**YOUR TASK**:
Could you restate the whole listing below word for word, minus the pictures?
*** Opening of SUPPLIED RECORDS ***
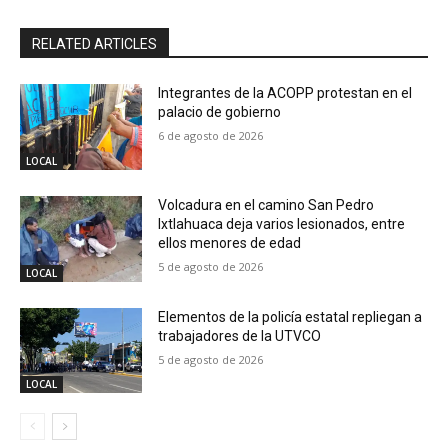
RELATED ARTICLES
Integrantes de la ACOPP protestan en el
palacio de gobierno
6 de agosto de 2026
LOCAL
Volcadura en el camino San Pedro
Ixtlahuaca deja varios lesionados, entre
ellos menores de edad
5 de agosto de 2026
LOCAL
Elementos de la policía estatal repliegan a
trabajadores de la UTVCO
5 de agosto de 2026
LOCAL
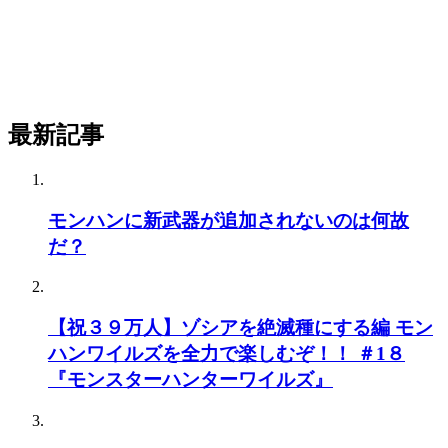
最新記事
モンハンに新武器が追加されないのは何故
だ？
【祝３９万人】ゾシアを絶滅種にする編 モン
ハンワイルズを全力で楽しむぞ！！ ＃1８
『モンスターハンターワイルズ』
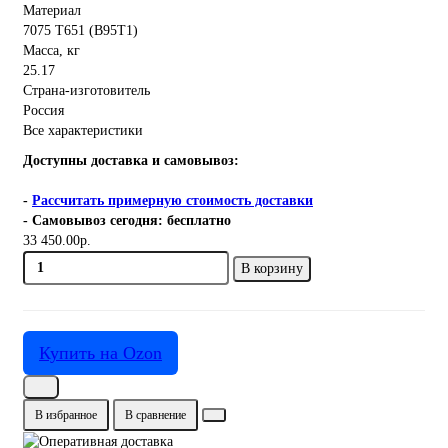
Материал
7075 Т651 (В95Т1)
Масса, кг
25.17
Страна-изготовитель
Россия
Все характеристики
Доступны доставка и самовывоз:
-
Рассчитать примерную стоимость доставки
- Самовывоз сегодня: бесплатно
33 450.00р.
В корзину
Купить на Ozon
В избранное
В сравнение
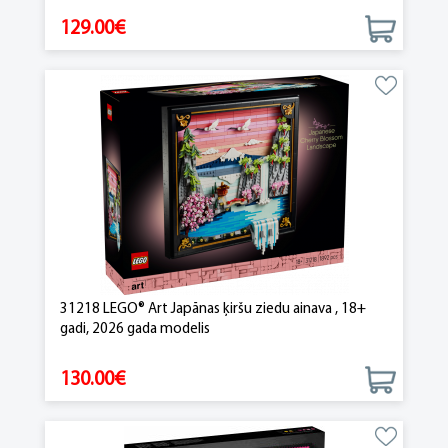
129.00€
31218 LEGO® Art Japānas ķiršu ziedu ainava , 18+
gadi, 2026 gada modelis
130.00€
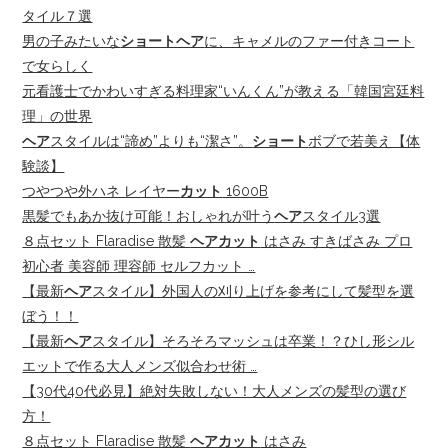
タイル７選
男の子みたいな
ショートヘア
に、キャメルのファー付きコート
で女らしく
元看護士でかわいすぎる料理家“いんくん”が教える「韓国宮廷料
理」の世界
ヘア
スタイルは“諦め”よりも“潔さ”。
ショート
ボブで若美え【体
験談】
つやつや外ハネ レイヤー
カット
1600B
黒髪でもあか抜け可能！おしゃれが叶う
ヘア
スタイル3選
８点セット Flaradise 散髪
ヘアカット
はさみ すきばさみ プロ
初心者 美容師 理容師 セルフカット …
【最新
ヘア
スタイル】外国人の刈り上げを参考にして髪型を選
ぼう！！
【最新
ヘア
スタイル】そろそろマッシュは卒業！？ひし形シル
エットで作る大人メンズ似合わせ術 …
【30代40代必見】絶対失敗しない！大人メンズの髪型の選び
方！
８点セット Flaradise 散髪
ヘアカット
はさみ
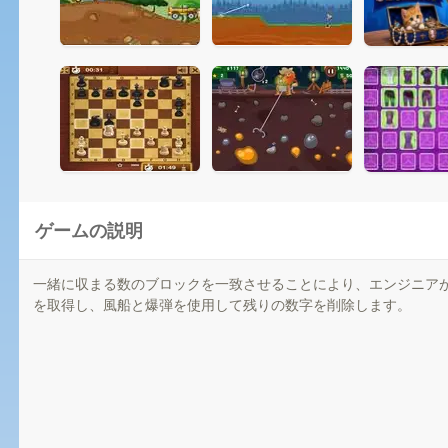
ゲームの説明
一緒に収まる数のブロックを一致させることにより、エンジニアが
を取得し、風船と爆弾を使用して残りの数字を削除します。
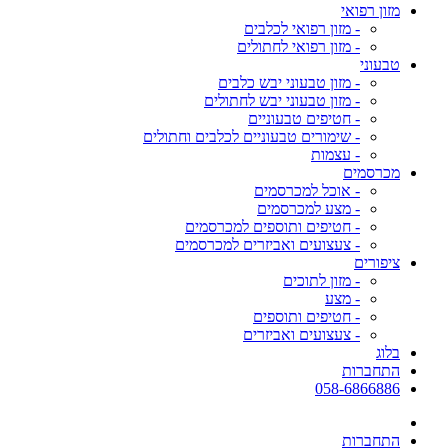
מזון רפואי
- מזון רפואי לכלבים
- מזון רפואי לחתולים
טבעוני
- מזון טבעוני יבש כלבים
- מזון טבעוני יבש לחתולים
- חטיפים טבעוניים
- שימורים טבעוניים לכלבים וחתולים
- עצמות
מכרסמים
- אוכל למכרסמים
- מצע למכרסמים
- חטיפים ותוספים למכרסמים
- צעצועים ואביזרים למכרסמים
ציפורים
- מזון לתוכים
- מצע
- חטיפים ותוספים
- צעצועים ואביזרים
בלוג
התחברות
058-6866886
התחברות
*** Close of SUPPLIED RECORDS ***
**RESPONSE AREA**:
RELATED ARTICLES
Integrantes de la ACOPP protestan en el
palacio de gobierno
6 de agosto de 2026
LOCAL
Volcadura en el camino San Pedro
Ixtlahuaca deja varios lesionados, entre
ellos menores de edad
5 de agosto de 2026
LOCAL
Elementos de la policía estatal repliegan a
trabajadores de la UTVCO
5 de agosto de 2026
LOCAL
最新記事
モンハンに新武器が追加されないのは何故
だ？
【祝３９万人】ゾシアを絶滅種にする編 モン
ハンワイルズを全力で楽しむぞ！！ ＃1８
『モンスターハンターワイルズ』
Материал
7075 Т651 (В95Т1)
Масса, кг
25.17
Страна-изготовитель
Россия
Все характеристики
Доступны доставка и самовывоз:
-
Рассчитать примерную стоимость доставки
- Самовывоз сегодня: бесплатно
33 450.00р.
В корзину
Купить на Ozon
В избранное
В сравнение
129.00€
31218 LEGO® Art Japānas ķiršu ziedu ainava , 18+
gadi, 2026 gada modelis
130.00€
タイル７選
男の子みたいな
ショートヘア
に、キャメルのファー付きコート
で女らしく
元看護士でかわいすぎる料理家“いんくん”が教える「韓国宮廷料
理」の世界
ヘア
スタイルは“諦め”よりも“潔さ”。
ショート
ボブで若美え【体
験談】
つやつや外ハネ レイヤー
カット
1600B
黒髪でもあか抜け可能！おしゃれが叶う
ヘア
スタイル3選
８点セット Flaradise 散髪
ヘアカット
はさみ すきばさみ プロ
初心者 美容師 理容師 セルフカット …
【最新
ヘア
スタイル】外国人の刈り上げを参考にして髪型を選
ぼう！！
【最新
ヘア
スタイル】そろそろマッシュは卒業！？ひし形シル
エットで作る大人メンズ似合わせ術 …
【30代40代必見】絶対失敗しない！大人メンズの髪型の選び
方！
８点セット Flaradise 散髪
ヘアカット
はさみ
ゲームの説明
一緒に収まる数のブロックを一致させることにより、エンジニアが
を取得し、風船と爆弾を使用して残りの数字を削除します。
מזון רפואי
- מזון רפואי לכלבים
- מזון רפואי לחתולים
טבעוני
- מזון טבעוני יבש כלבים
- מזון טבעוני יבש לחתולים
- חטיפים טבעוניים
- שימורים טבעוניים לכלבים וחתולים
- עצמות
מכרסמים
- אוכל למכרסמים
- מצע למכרסמים
- חטיפים ותוספים למכרסמים
- צעצועים ואביזרים למכרסמים
ציפורים
- מזון לתוכים
- מצע
- חטיפים ותוספים
- צעצועים ואביזרים
בלוג
התחברות
058-6866886
התחברות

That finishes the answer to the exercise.